I am a postdoctoral researcher at the Mind Brain Behavior Interfaculty Initiative and the Government Department at Harvard University.

My dissertation project focuses on the empirical effects of deliberative democracy. I address two open questions in the deliberative democracy literature. First, what are the effects of deliberation on real-world policymaking, and second what are the benefits to the deliberators? While some deliberative studies look at the effects of deliberation on those that participate, much less is known about how deliberative democracy can actually affect political decisions. To that end, in my first chapter I conduct case studies of two large deliberative programs leveraging participant and non-participant observation, survey, and interview research methods, and find that deliberative programs can significantly affect policymaking and influence key stakeholders. I also highlight best- and worst-practices and provide guidelines for other researchers and practitioners to design their own deliberative programs. These case studies also suggested that more open deliberative discussion might lead to more sophisticated thinking and problem-solving, but that more regulated deliberative discussion might lead to more accurate political knowledge, which seems to comport with deliberative scholarship, but hadn’t been directly tested. Thus, for my second dissertation chapter, I ran a large laboratory experiment comparing deliberative discussion with access to an expert to one-on-one engagement with an expert only, and found that the expert-only groups completely outperformed the open deliberation groups on measures of political knowledge, sophistication, and efficacy. Given the counterintuitive nature of these results, for my third dissertation chapter I conducted confirmatory qualitative interview research of participants in real-world deliberative programs, which not only supported my experimental findings, but also shows that a “wisdom of the multitude” can account for some past deliberative research reporting increases in political sophistication. In other words, deliberators don’t become more sophisticated as a result of deliberation, but groups of deliberators are more likely to come up with sophisticated solutions to policy problems as a result of broad experience and training.
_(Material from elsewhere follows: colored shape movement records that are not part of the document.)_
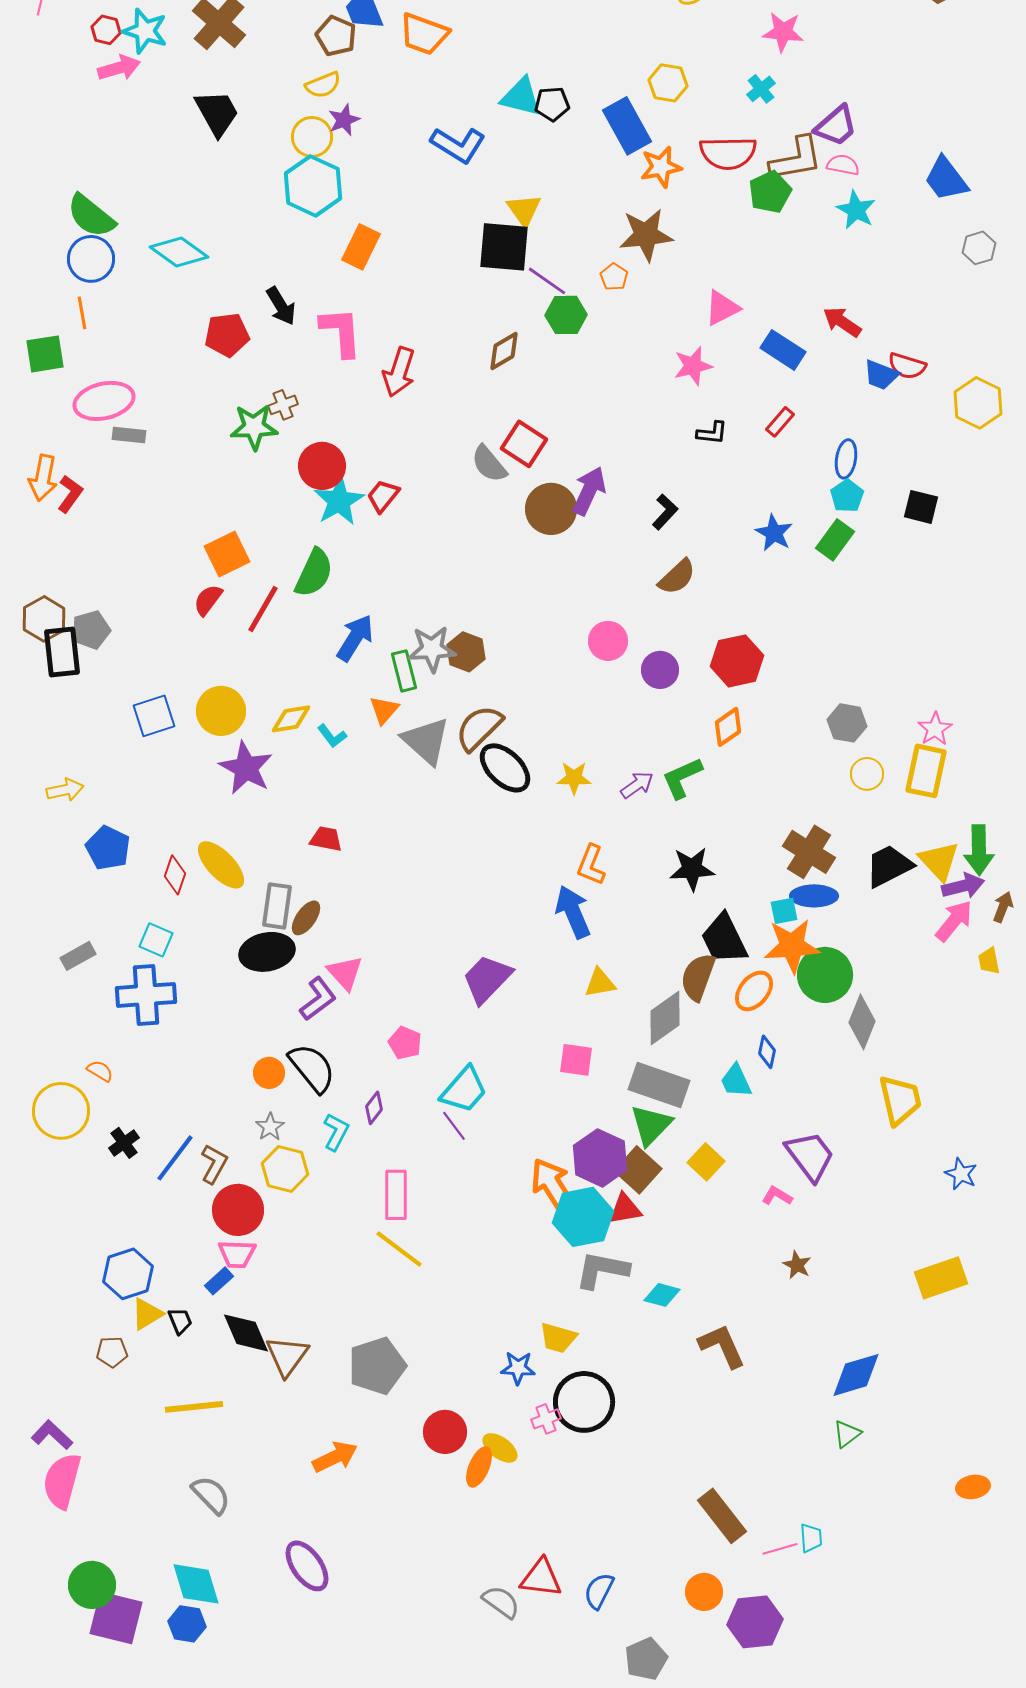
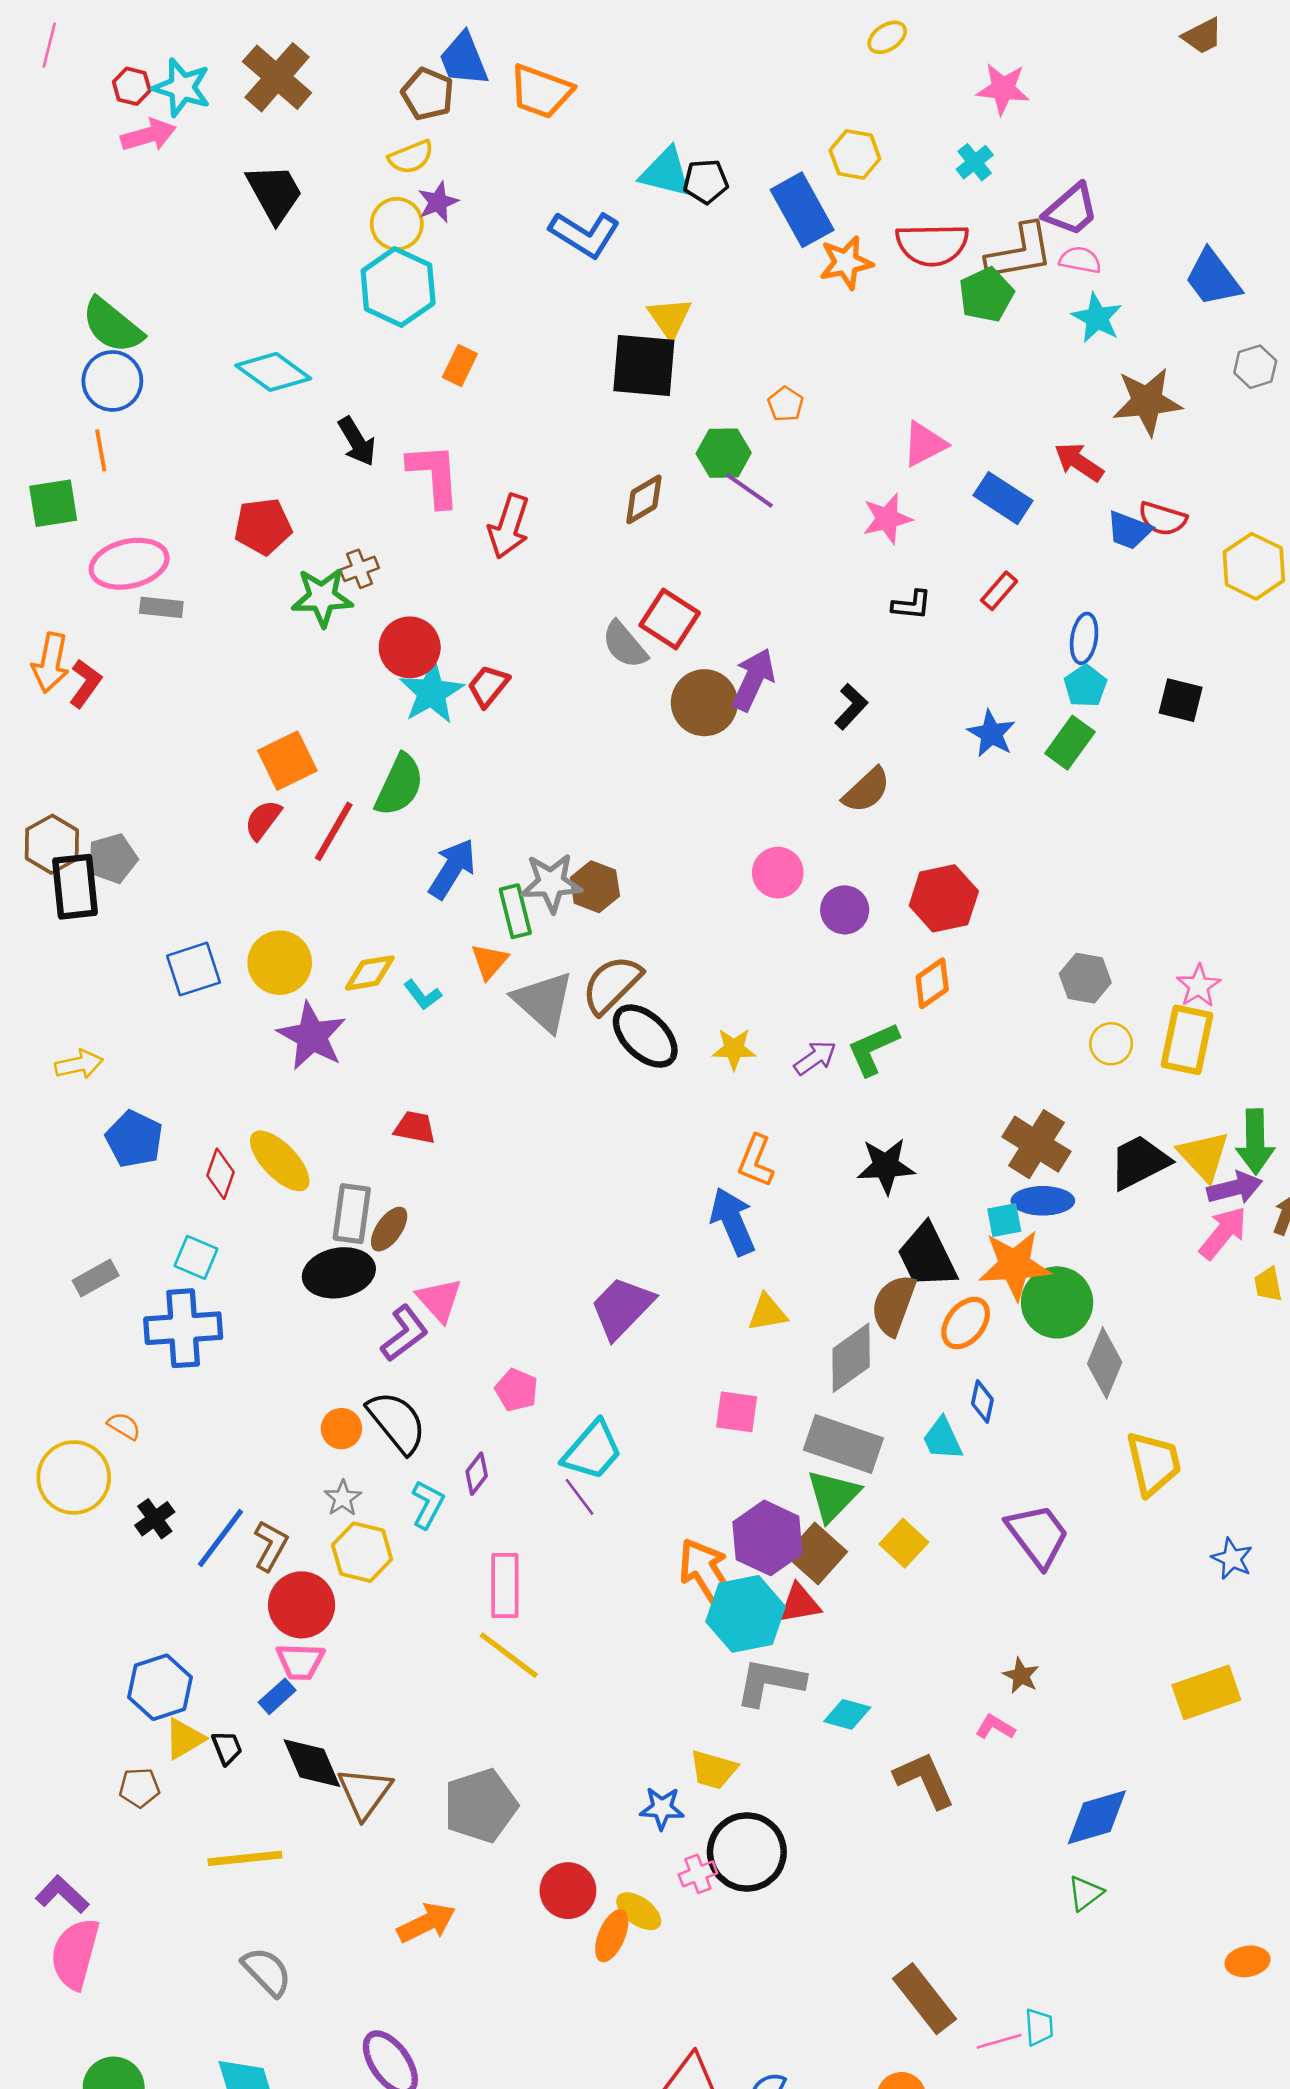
brown star: (646, 235) -> (1147, 402), moved
orange rectangle: (361, 247) -> (460, 366), size x0.7
cyan diamond: (179, 252) -> (273, 372), moved
purple line: (547, 281) -> (749, 490), moved
red pentagon: (227, 335) -> (263, 526), moved
pink L-shape: (777, 1196) -> (995, 1727), moved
Given the results of my dissertation, my current research projects attempt to study strategies for political communication from a different perspective: social identity. The first seeks to address increasing political polarization and the concomitant rise in interparty discrimination and hostility. Social identity theory posits that individuals obtain their esteem from the groups they belong to. Members have a strong bias in favor of in-group members and animosity or outright discrimination against out-group members.  As these groups become more distinct, it becomes easier for in-group members to discriminate against outgroup members.  Clear out-group members are likely to be considered untrustworthy and assume counter-partisans have vicious motivations. These effects are more pronounced in groups that are competitive and when they disagree on moral issues – the latter being one of the few instances when out-group hate can match or exceed in-group love – and both competition and morality are highly salient aspects of American politics. As polarization increases, political identities become more salient, which leads to more discrimination, and because of the competitive and moralistic nature of American politics, a demonization of counter-partisans. This also leads to withdrawal and distrust, and makes meaningful communication exceedingly difficult.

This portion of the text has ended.